Some directors are known not just for their artistic style, but also for their eccentric behavior off set. Alfred Hitchcock wore a suit on set every day and was known for playing elaborate practical jokes. David Lynch has a website where he talks about the weather.
Werner Herzog, is on a whole other level. After losing a bet, he publicly ate a shoe. He saved Joaquin Phoenix from a car crash. He even got shot once, and laughed it off. Oh, and he’s also an extraordinary director: a filmmaker, a visionary, and a poet all wrapped into one. He has directed such films as “Grizzly Man,” “Rescue Dawn,” and “Fitzcarraldo.” It seems fitting now that someone who knows film as well as he would now be taking on the role of professor, at his very own Rogue Film School.
However, this is no ordinary film school where a teacher hands you a camera, tells you what a tracking shot is, and sends you out into the world. No, this one lacks all of that technical stuff. Instead, it promises to teach “the art of lockpicking” and “traveling on foot.” He promotes this program to people who have “worked as bouncers in sex clubs” or “as wardens in a lunatic asylum.” He then goes on to encourage students to follow their visions and “be not afraid of solitude.” From the sound of it, no filmmaking will be done in this program. It seems to be more about teaching the art of being a filmmaker, rather than the art of film.

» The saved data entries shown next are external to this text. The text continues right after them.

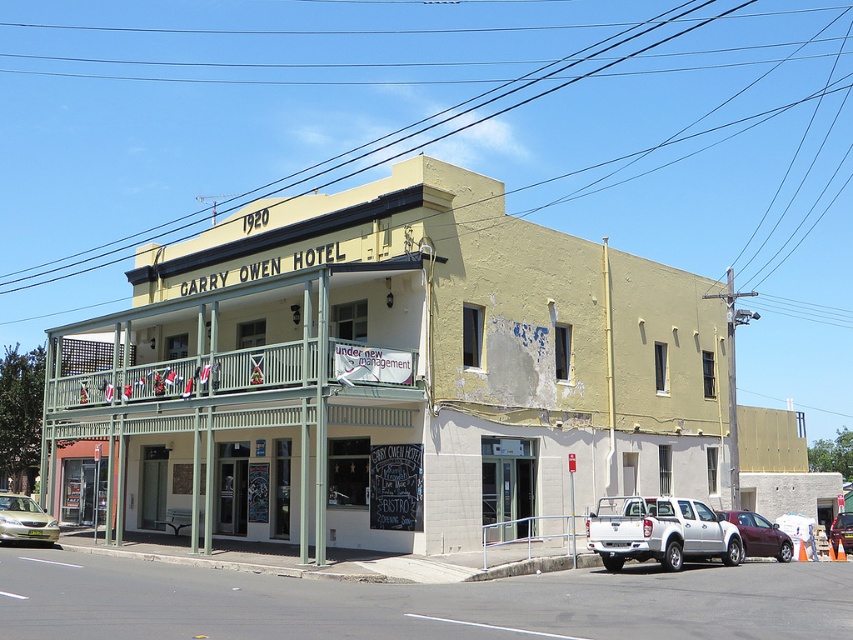 Question: Which object appears farthest from the camera in this image?

Choices:
 (A) silver metallic pickup truck at lower right
 (B) green painted wood balcony at center
 (C) maroon metallic sedan at lower right

Answer: (C)

Question: Is green painted wood balcony at center closer to the viewer compared to maroon metallic sedan at lower right?

Choices:
 (A) no
 (B) yes

Answer: (B)

Question: Does green painted wood balcony at center have a smaller size compared to maroon metallic sedan at lower right?

Choices:
 (A) no
 (B) yes

Answer: (A)

Question: Is yellow painted building at center further to camera compared to maroon metallic sedan at lower right?

Choices:
 (A) yes
 (B) no

Answer: (B)

Question: Estimate the real-world distances between objects in this image. Which object is farther from the silver metallic pickup truck at lower right?

Choices:
 (A) green painted wood balcony at center
 (B) metallic silver sedan at center

Answer: (B)

Question: Which is nearer to the yellow painted building at center?

Choices:
 (A) maroon metallic sedan at lower right
 (B) silver metallic sedan at lower left

Answer: (B) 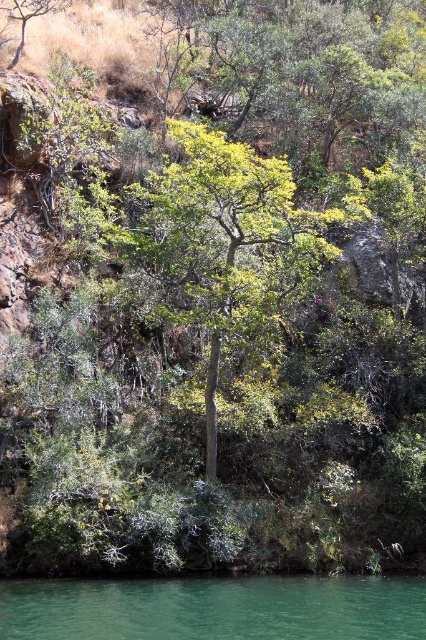 Is the position of green leafy tree at center less distant than that of green translucent water at lower center?

That is False.

Which is above, green leafy tree at center or green translucent water at lower center?

green leafy tree at center is above.

This screenshot has width=426, height=640. Describe the element at coordinates (224, 241) in the screenshot. I see `green leafy tree at center` at that location.

At what (x,y) coordinates should I click in order to perform the action: click on green leafy tree at center. Please return your answer as a coordinate pair (x, y). Looking at the image, I should click on (224, 241). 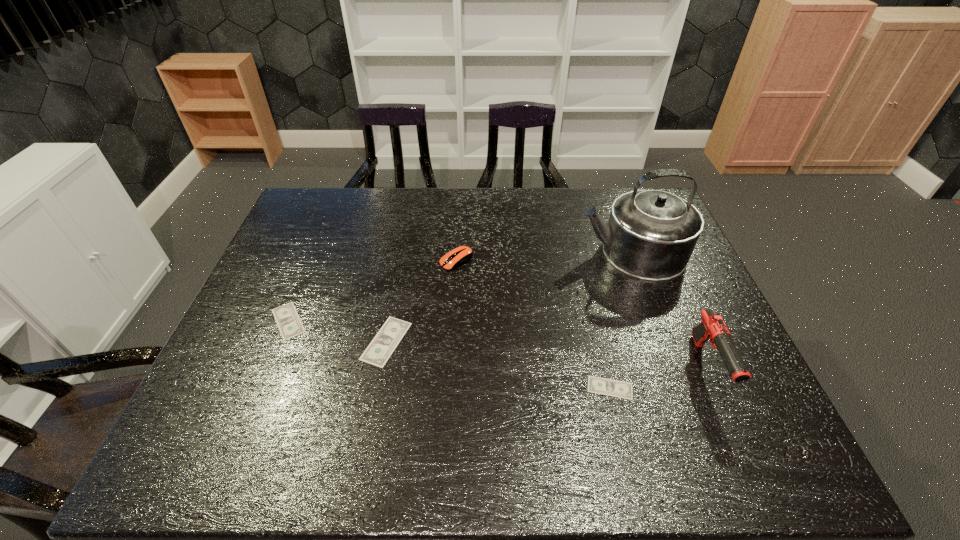 Find the location of a particular element. free space for an extra money to achieve even spacing is located at coordinates (493, 363).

Even to those who believe that the best way to understand film is to have hands-on experience and learn every technique from top to bottom, Herzog is making a truly interesting point about the art of film through his strange teachings. The best filmmakers are the ones who incorporate their emotions, their lives into their films. Films are a way that one’s voice can be communicated. Perhaps what Herzog is saying is that before one can become a truly great auteur, they must learn the struggles of life and sharpen their perceptions of the world.
It’s not surprising to see that someone like Herzog might carry this belief. The most memorable scene in “Grizzly Man” is the one where he commands Timothy Treadwell’s ex-girlfriend to destroy the video that contains the moment her husband was mauled to death by a bear. In this moment, Herzog was totally putting himself into his film. He was taking control of it and putting his thoughts, his emotions, into a real life event.
Now, I’d like to leave this up to you. What truly makes a good filmmaker? Is it the person who knows everything about the process and has absorbed thousands of movies? Or, is it the one whose seen the world and mastered such obscure skills as the art of lockpicking?